* [pbs-devel] [PATCH proxmox-backup] backup/verify: improve speed by sorting chunks by inode
@ 2021-04-13 14:35 Dominik Csapak
2021-04-14 13:24 ` Fabian Grünbichler
2021-04-14 15:42 ` [pbs-devel] applied: " Thomas Lamprecht
0 siblings, 2 replies; 6+ messages in thread
From: Dominik Csapak @ 2021-04-13 14:35 UTC (permalink / raw)
To: pbs-devel
before reading the chunks from disk in the order of the index file,
stat them first and sort them by inode number.
this can have a very positive impact on read speed on spinning disks,
even with the additional stat'ing of the chunks.
memory footprint should be tolerable, for 1_000_000 chunks
we need about ~16MiB of memory (Vec of 64bit position + 64bit inode)
(assuming 4MiB Chunks, such an index would reference 4TiB of data)
two small benchmarks (single spinner, ext4) here showed an improvement from
~430 seconds to ~330 seconds for a 32GiB fixed index
and from
~160 seconds to ~120 seconds for a 10GiB dynamic index
Signed-off-by: Dominik Csapak <d.csapak@proxmox.com>
---
it would be great if other people could also benchmark this patch on
different setups a little (in addition to me), to verify or disprove my results
src/backup/datastore.rs | 5 +++++
src/backup/verify.rs | 32 +++++++++++++++++++++++++++++---
2 files changed, 34 insertions(+), 3 deletions(-)

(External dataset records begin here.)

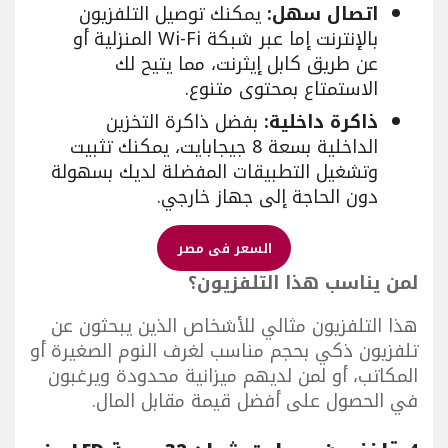
اتصال سهل:
يمكنك توصيل التلفزيون
بالإنترنت إما عبر شبكة Wi-Fi المنزلية أو
عن طريق كابل إيثرنت، مما يتيح لك
الاستمتاع بمحتوى متنوع.
ذاكرة داخلية:
بفضل ذاكرة التخزين
الداخلية بسعة 8 جيجابايت، يمكنك تثبيت
وتشغيل التطبيقات المفضلة لديك بسهولة
دون الحاجة إلى جهاز خارجي.
السعر فى مصر
لمن يناسب هذا التلفزيون؟
هذا التلفزيون مثالي للأشخاص الذين يبحثون عن
تلفزيون ذكي بحجم مناسب لغرف النوم الصغيرة أو
المكاتب، أو لمن لديهم ميزانية محدودة ويرغبون
في الحصول على أفضل قيمة مقابل المال.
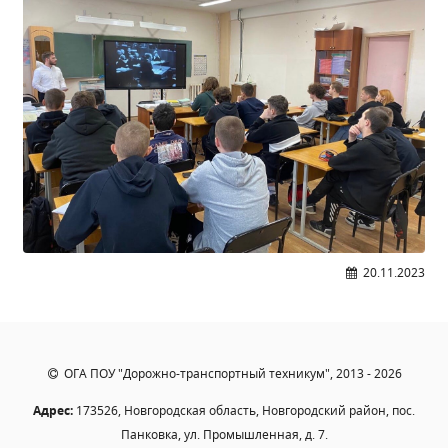
Образование
Образовательные стандарты и требования
Руководство
Педагогический состав
Материально-техническое обеспечение и
оснащенность образовательного процесса.
Доступная среда
Стипендии и меры поддержки обучающихся
Платные образовательные услуги
Финансово-хозяйственная деятельность
20.11.2023
Вакантные места для приёма (перевода)
Международное сотрудничество
Организация питания в образовательной
организации
ОГА ПОУ "Дорожно-транспортный техникум", 2013 - 2026
Адрес:
173526, Новгородская область, Новгородский район, пос.
УЧЕБНАЯ РАБОТА
Панковка, ул. Промышленная, д. 7.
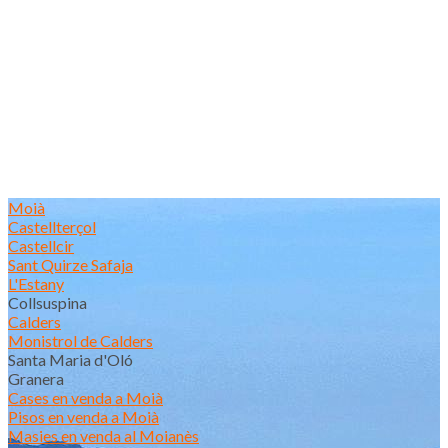
Moià
Castellterçol
Castellcir
Sant Quirze Safaja
L'Estany
Collsuspina
Calders
Monistrol de Calders
Santa Maria d'Oló
Granera
Cases en venda a Moià
Pisos en venda a Moià
Masies en venda al Moianès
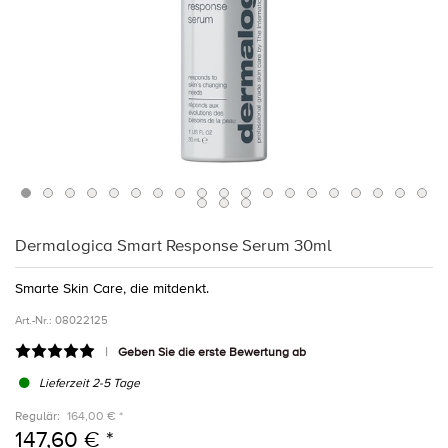
Dermalogica Smart Response Serum 30ml
Smarte Skin Care, die mitdenkt.
Art.-Nr.:
08022125
Geben Sie die erste Bewertung ab
Lieferzeit 2-5 Tage
Regulär:
164,00 € *
147,60 € *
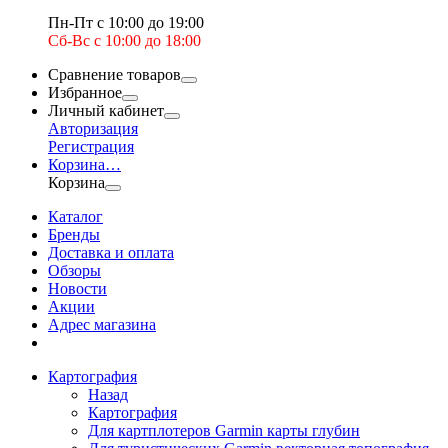
Пн-Пт с 10:00 до 19:00
Сб-Вс с 10:00 до 18:00
Сравнение товаров
Избранное
Личный кабинет
Авторизация
Регистрация
Корзина
…
Корзина
Каталог
Бренды
Доставка и оплата
Обзоры
Новости
Акции
Адрес магазина
Картография
Назад
Картография
Для картплотеров Garmin карты глубин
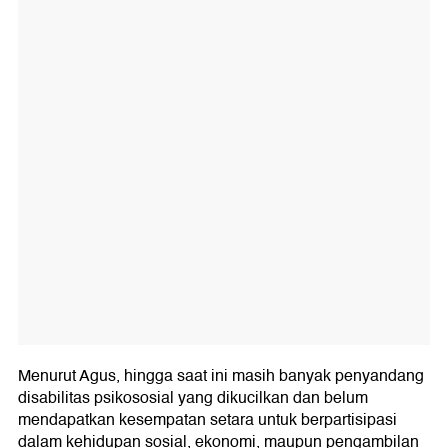
Menurut Agus, hingga saat ini masih banyak penyandang
disabilitas psikososial yang dikucilkan dan belum
mendapatkan kesempatan setara untuk berpartisipasi
dalam kehidupan sosial, ekonomi, maupun pengambilan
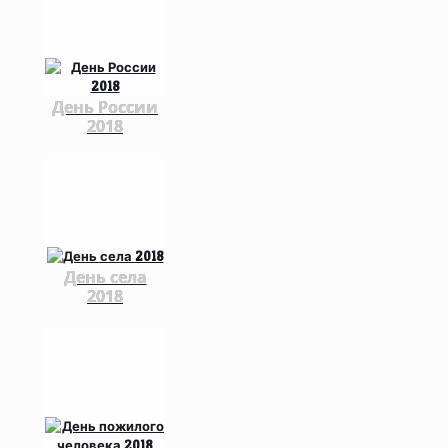
День России
2018
День села
2018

diff --git a/src/backup/datastore.rs b/src/backup/datastore.rs
index 28dda7e7..8162c269 100644
--- a/src/backup/datastore.rs
+++ b/src/backup/datastore.rs
@@ -686,6 +686,11 @@ impl DataStore {
}
+ pub fn stat_chunk(&self, digest: &[u8; 32]) -> Result<std::fs::Metadata, Error> {
+ let (chunk_path, _digest_str) = self.chunk_store.chunk_path(digest);
+ std::fs::metadata(chunk_path).map_err(Error::from)
+ }
+
pub fn load_chunk(&self, digest: &[u8; 32]) -> Result<DataBlob, Error> {
let (chunk_path, digest_str) = self.chunk_store.chunk_path(digest);
diff --git a/src/backup/verify.rs b/src/backup/verify.rs
index ac4a6c29..9173bd9d 100644
--- a/src/backup/verify.rs
+++ b/src/backup/verify.rs
@@ -159,13 +159,16 @@ fn verify_index_chunks(
}
);
- for pos in 0..index.index_count() {
+ let index_count = index.index_count();
+ let mut chunk_list = Vec::with_capacity(index_count);
+ use std::os::unix::fs::MetadataExt;
+
+ for pos in 0..index_count {
verify_worker.worker.check_abort()?;
crate::tools::fail_on_shutdown()?;
let info = index.chunk_info(pos).unwrap();
- let size = info.size();
if verify_worker.verified_chunks.lock().unwrap().contains(&info.digest) {
continue; // already verified
@@ -178,15 +181,38 @@ fn verify_index_chunks(
continue;
}
+ match verify_worker.datastore.stat_chunk(&info.digest) {
+ Err(err) => {
+ verify_worker.corrupt_chunks.lock().unwrap().insert(info.digest);
+ task_log!(verify_worker.worker, "can't verify chunk, stat failed - {}", err);
+ errors.fetch_add(1, Ordering::SeqCst);
+ rename_corrupted_chunk(verify_worker.datastore.clone(), &info.digest, &verify_worker.worker);
+ }
+ Ok(metadata) => {
+ chunk_list.push((pos, metadata.ino()));
+ }
+ }
+ }
+
+ chunk_list.sort_unstable_by(|(_, ino_a), (_, ino_b)| {
+ ino_a.cmp(&ino_b)
+ });
+
+ for (pos, _) in chunk_list {
+ verify_worker.worker.check_abort()?;
+ crate::tools::fail_on_shutdown()?;
+
+ let info = index.chunk_info(pos).unwrap();
+
match verify_worker.datastore.load_chunk(&info.digest) {
Err(err) => {
verify_worker.corrupt_chunks.lock().unwrap().insert(info.digest);
task_log!(verify_worker.worker, "can't verify chunk, load failed - {}", err);
errors.fetch_add(1, Ordering::SeqCst);
rename_corrupted_chunk(verify_worker.datastore.clone(), &info.digest, &verify_worker.worker);
- continue;
}
Ok(chunk) => {
+ let size = info.size();
read_bytes += chunk.raw_size();
decoder_pool.send((chunk, info.digest, size))?;
decoded_bytes += size;
--
2.20.1
^ permalink raw reply [flat|nested] 6+ messages in thread
* Re: [pbs-devel] [PATCH proxmox-backup] backup/verify: improve speed by sorting chunks by inode
2021-04-13 14:35 [pbs-devel] [PATCH proxmox-backup] backup/verify: improve speed by sorting chunks by inode Dominik Csapak
@ 2021-04-14 13:24 ` Fabian Grünbichler
2021-04-14 15:42 ` [pbs-devel] applied: " Thomas Lamprecht
1 sibling, 0 replies; 6+ messages in thread
From: Fabian Grünbichler @ 2021-04-14 13:24 UTC (permalink / raw)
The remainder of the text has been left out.